§ Task: Hunt through the entries for the word "Mendoza" and copy each line in which it appears.

──────── Input data

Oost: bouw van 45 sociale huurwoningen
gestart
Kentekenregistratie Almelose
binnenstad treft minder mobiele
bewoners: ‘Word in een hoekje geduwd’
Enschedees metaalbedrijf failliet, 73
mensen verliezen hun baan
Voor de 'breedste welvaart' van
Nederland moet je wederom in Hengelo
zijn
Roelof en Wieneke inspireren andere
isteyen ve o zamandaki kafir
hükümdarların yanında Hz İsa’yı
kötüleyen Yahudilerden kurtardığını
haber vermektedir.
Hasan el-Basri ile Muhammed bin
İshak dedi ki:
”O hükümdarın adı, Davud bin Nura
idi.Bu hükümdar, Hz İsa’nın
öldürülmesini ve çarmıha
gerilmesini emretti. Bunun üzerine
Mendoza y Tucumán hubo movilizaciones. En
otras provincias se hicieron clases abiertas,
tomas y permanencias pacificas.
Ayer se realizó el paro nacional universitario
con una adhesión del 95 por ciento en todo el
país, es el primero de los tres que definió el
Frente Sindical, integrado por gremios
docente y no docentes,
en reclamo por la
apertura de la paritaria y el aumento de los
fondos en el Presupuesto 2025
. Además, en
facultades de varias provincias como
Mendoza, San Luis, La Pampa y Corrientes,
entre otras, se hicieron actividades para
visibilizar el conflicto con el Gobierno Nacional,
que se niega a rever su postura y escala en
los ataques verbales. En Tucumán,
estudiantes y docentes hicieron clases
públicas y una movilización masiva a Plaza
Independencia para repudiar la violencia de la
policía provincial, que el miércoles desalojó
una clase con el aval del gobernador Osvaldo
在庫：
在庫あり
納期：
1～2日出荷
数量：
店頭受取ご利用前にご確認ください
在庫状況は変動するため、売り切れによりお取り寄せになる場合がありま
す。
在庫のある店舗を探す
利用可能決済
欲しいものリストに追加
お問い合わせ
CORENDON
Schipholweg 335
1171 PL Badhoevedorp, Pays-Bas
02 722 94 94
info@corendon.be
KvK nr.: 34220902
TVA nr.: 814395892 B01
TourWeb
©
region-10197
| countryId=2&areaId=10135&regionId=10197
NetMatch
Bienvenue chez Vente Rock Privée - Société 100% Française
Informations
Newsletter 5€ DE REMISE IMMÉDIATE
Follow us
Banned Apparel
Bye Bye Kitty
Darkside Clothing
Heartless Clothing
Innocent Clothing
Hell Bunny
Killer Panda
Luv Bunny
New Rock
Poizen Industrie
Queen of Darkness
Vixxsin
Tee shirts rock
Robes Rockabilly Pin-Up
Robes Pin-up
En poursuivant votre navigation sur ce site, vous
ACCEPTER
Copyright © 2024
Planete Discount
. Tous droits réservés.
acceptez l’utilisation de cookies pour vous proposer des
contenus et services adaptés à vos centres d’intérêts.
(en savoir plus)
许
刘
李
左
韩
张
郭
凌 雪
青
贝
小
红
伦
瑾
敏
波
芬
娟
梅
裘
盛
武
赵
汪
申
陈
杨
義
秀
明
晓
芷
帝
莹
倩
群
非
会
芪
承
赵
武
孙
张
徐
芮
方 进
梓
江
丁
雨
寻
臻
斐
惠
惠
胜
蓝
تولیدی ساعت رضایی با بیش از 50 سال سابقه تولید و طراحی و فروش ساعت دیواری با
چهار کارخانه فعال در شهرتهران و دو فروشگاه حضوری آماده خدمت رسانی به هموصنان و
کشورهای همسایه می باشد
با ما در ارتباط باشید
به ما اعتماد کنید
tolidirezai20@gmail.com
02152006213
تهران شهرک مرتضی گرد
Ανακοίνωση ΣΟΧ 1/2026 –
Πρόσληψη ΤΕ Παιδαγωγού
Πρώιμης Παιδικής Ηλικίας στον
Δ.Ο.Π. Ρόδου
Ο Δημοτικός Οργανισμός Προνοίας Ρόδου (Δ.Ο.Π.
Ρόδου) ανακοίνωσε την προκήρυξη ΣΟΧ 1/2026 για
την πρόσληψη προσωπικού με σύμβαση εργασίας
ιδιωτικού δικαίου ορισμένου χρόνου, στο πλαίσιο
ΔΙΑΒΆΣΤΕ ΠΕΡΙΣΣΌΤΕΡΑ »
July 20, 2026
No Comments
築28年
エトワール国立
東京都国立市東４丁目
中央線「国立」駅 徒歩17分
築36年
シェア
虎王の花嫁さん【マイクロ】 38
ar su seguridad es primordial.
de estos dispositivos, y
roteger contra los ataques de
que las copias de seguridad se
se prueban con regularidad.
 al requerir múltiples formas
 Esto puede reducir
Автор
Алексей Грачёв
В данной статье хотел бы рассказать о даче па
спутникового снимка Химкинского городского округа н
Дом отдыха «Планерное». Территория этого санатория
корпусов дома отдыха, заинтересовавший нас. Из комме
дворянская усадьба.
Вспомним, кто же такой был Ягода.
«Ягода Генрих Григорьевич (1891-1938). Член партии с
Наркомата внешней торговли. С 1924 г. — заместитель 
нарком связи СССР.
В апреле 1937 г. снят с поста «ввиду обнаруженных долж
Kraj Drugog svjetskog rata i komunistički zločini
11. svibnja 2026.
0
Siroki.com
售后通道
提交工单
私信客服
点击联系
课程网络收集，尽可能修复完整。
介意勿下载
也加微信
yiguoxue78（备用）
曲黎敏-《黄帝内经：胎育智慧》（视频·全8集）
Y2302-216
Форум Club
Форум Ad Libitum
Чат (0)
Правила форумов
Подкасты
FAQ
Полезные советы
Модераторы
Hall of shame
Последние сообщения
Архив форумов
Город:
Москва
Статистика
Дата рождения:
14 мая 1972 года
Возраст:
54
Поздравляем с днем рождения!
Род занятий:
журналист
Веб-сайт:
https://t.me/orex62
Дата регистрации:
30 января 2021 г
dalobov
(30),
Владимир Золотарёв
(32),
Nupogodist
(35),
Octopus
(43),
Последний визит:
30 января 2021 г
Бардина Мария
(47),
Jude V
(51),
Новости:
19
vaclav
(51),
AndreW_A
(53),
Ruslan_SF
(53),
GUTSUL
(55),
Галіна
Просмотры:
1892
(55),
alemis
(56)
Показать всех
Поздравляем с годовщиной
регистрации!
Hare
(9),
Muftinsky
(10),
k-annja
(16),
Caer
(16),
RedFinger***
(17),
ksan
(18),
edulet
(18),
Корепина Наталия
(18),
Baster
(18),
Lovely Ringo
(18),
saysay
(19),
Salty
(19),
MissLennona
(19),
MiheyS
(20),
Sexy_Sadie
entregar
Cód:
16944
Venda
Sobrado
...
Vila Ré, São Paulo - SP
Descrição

────────────────

§ Result:
Mendoza y Tucumán hubo movilizaciones. En
Mendoza, San Luis, La Pampa y Corrientes,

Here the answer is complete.